Problem details –
Each entry should be restated word for word, with all pictures left out.

▬▬▬▬▬▬▬▬▬▬

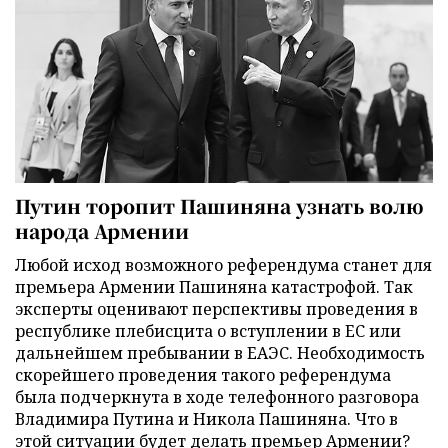
Путин торопит Пашиняна узнать волю
народа Армении
Любой исход возможного референдума станет для
премьера Армении Пашиняна катастрофой. Так
эксперты оценивают перспективы проведения в
республике плебисцита о вступлении в ЕС или
дальнейшем пребывании в ЕАЭС. Необходимость
скорейшего проведения такого референдума
была подчеркнута в ходе телефонного разговора
Владимира Путина и Никола Пашиняна. Что в
этой ситуации будет делать премьер Армении?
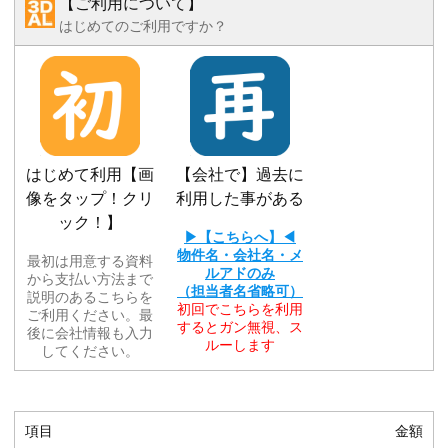
【ご利用について】
はじめてのご利用ですか？
はじめて利用【画
【会社で】過去に
像をタップ！クリ
利用した事がある
ック！】
▶【こちらへ】◀
物件名・会社名・メ
最初は用意する資料
ルアドのみ
から支払い方法まで
（担当者名省略可）
説明のあるこちらを
初回でこちらを利用
ご利用ください。最
するとガン無視、ス
後に会社情報も入力
ルーします
してください。
項目
金額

▬▬▬▬▬▬▬▬▬▬

Solution to this task –
Путин торопит Пашиняна узнать волю
народа Армении
Любой исход возможного референдума станет для
премьера Армении Пашиняна катастрофой. Так
эксперты оценивают перспективы проведения в
республике плебисцита о вступлении в ЕС или
дальнейшем пребывании в ЕАЭС. Необходимость
скорейшего проведения такого референдума
была подчеркнута в ходе телефонного разговора
Владимира Путина и Никола Пашиняна. Что в
этой ситуации будет делать премьер Армении?
【ご利用について】
はじめてのご利用ですか？
はじめて利用【画
【会社で】過去に
像をタップ！クリ
利用した事がある
ック！】
▶【こちらへ】◀
物件名・会社名・メ
最初は用意する資料
ルアドのみ
から支払い方法まで
（担当者名省略可）
説明のあるこちらを
初回でこちらを利用
ご利用ください。最
するとガン無視、ス
後に会社情報も入力
ルーします
してください。
項目
金額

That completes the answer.